Query settings

This section contains information about CHYT-specific settings. ClickHouse has a large number of different settings which can be specified in different ways: via the GET parameter of a query, directly in the query via the SETTINGS clause, when using YQL via pragma, or in other ways. For a list of the original ClickHouse settings, see the documentation.

The settings related to CHYT start with the chyt. prefix. Some settings are placed into separate subsections: in this case, the name of the setting will consist of several tokens separated by dots, for example, chyt.composite.enable_conversion.
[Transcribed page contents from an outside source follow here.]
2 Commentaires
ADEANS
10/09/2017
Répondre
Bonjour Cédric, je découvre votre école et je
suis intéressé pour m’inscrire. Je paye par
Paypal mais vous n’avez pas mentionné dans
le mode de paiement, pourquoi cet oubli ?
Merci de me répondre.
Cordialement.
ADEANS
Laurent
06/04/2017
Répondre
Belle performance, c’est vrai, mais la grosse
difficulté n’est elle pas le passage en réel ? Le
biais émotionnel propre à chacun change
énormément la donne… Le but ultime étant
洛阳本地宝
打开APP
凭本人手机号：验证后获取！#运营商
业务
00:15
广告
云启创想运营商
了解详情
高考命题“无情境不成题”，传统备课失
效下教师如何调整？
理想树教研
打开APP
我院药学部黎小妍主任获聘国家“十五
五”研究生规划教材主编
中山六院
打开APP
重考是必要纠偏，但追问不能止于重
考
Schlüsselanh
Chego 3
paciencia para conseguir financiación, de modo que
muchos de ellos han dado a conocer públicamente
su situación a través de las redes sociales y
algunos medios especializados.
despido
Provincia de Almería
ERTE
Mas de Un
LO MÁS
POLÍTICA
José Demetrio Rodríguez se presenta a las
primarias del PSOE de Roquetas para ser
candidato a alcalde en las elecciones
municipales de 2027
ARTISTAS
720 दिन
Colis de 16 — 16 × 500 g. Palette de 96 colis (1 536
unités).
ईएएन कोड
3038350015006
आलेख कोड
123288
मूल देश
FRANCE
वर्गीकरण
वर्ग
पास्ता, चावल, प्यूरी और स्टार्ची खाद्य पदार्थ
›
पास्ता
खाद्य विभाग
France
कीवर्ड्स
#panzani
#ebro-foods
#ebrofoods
As usual in ClickHouse, the 1 and 0 values are used as True and False for logical settings.

As usual, many of the settings include certain optimizations that are enabled by default and are listed only to emphasize the possibility of disabling them in case of incorrect optimization.

Available settings

  • enable_columnar_read [%true]: Enables the use of the fast columnar reading interface for tables in scan format.

  • enable_computed_column_deduction [%true]: Enables the output of values for the computed key columns using the predicate in WHERE. For example, if the key_hash key column is specified in the schema as a result of the farm_hash(key) expression, then if the query condition contains the key = 'xyz' expression, the key_hash = 16518849956333482075 consequence will be automatically added to the predicate. Only conditions of the column = constant expression, column tuple = tuple of constant expressions, column IN tuple of constant expressions, and column tuple IN tuple of constant expression tuples type are supported.

  • infer_dynamic_table_ranges_from_pivot_keys [%true]: Enables the additional step of range output when querying via a dynamic table using tablet pivot keys.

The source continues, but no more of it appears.